After receiving his Ph.D. in Statistics from the University of California, Berkeley in 1989, he joined the statistics faculty at the University of North Carolina at Chapel Hill (1989–2003) and the University of California at Los Angeles (1997–2000). He was then appointed Professor of Statistics and Chairman at the Chinese University of Hong Kong (2000–2003), and as a professor of Operations Research and Financial Engineering (2003–) and Frederick L. Moore'18 Professor in Finance (2006–) at Princeton University. He directed the Committee of Statistical Studies at Princeton (2005-2017) and chaired the Department of Operations Research and Financial Engineering (2012-2015).

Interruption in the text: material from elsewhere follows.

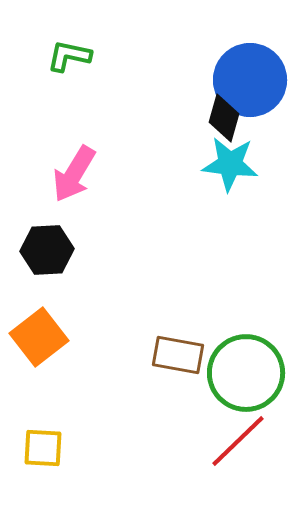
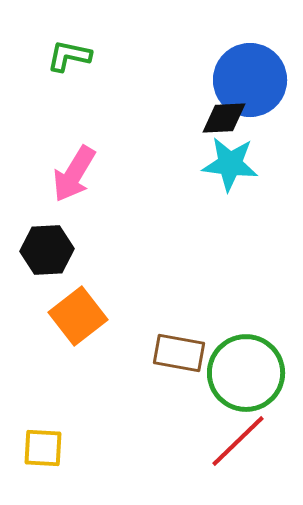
black diamond: rotated 72 degrees clockwise
orange square: moved 39 px right, 21 px up
brown rectangle: moved 1 px right, 2 px up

He has coauthored four well-known books (Local Polynomial Modeling (1996), Nonlinear time series: Parametric and Nonparametric Methods (2003), Elements of Financial Econometrics (2015), and Statistical Foundations of Data Science (2020)) and authored or coauthored over 250 articles on high-dimensional statistics, machine learning, finance, economics, computational biology, semiparametric and non-parametric modeling,  nonlinear time series, survival analysis, longitudinal data analysis, and other aspects of theoretical and methodological statistics. He has been consistently ranked as a top 10 highly-cited mathematicians. He has received various awards in recognition of his work on statistics, financial econometrics, and computational biology. These include the 2000 COPSS Presidents' Award, given annually to an outstanding statistician under age 40; an invitation to speak at The 2006 International Congress for Mathematicians; the Humboldt Research Award for lifetime achievement in 2006; the Morningside Gold Medal of Applied Mathematics in 2007, honoring triennially an outstanding applied mathematician of Chinese descent; a Guggenheim Fellowship in 2009;  presented every three years by the International Chinese Statistical Association to individuals under the age of 50; and the Guy Medal in Silver (2014), presented once a year by the Royal Statistical Society, and Noether Senior Scholar Award, presented annually by the American Statistical Association.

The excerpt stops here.